Beside the helmet, next to the gun, in front of my hand, stood a small walkie-talkie. This was for purposes of warning Bert and Larry if I should hear the click of a microswitch followed by a humming sound, should see a light come on and begin to blink rapidly. Then they would know that Tom and Clay, with whom we had lost contact when the shooting began, had failed to destroy the enemy and doubtless lay lifeless at their stations now, a little over a kilometer to the south. Then they would know that they, too, were probably about to die.
I called out to them when I heard the click. I picked up the helmet and rose to my feet as its light began to blink.
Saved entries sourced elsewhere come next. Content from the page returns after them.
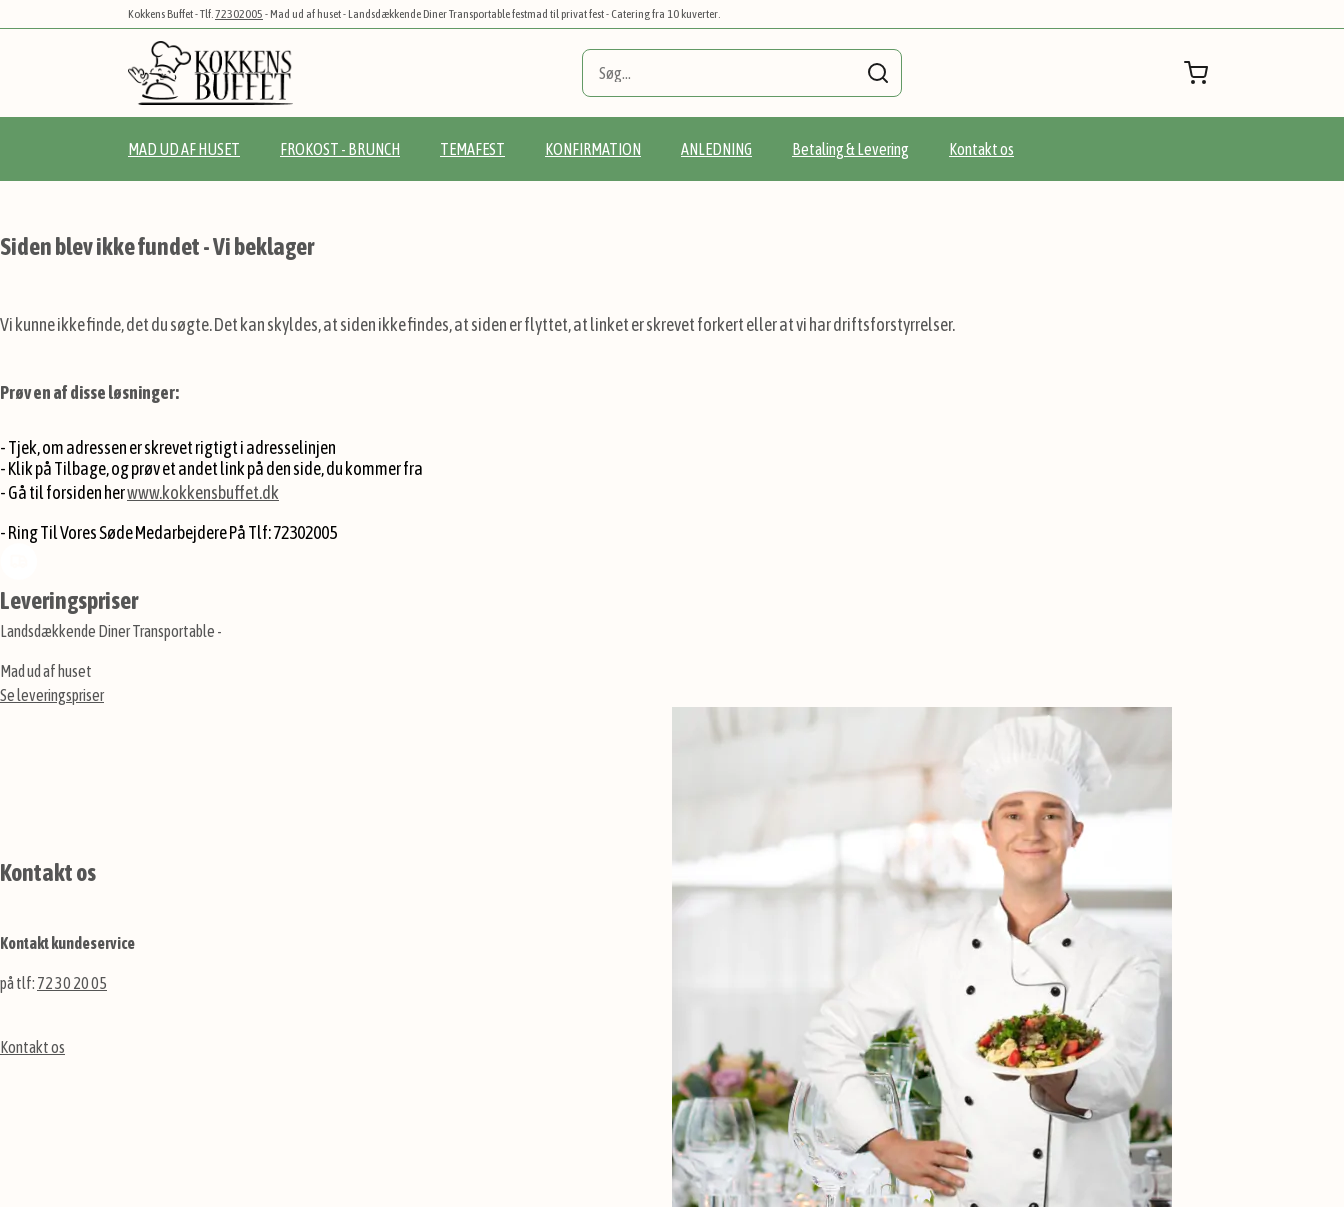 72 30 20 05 (72, 983)
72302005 (239, 14)
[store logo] (210, 73)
But it was already too late.
The fourth place listed on the Christmas card I had sent Don Walsh the previous year was Peabody's Book Shop and Beer Stube in Baltimore, Maryland. Accordingly, on the last night in October I sat in its rearmost room, at the final table before the alcove with the door leading to the alley. Across that dim chamber, a woman dressed in black played the ancient upright piano, uptempoing everything she touched. Off to my right, a fire wheezed and spewed fumes on a narrow hearth beneath a crowded mantelpiece overseen by an ancient and antlered profile. I sipped a beer and listened to the sounds.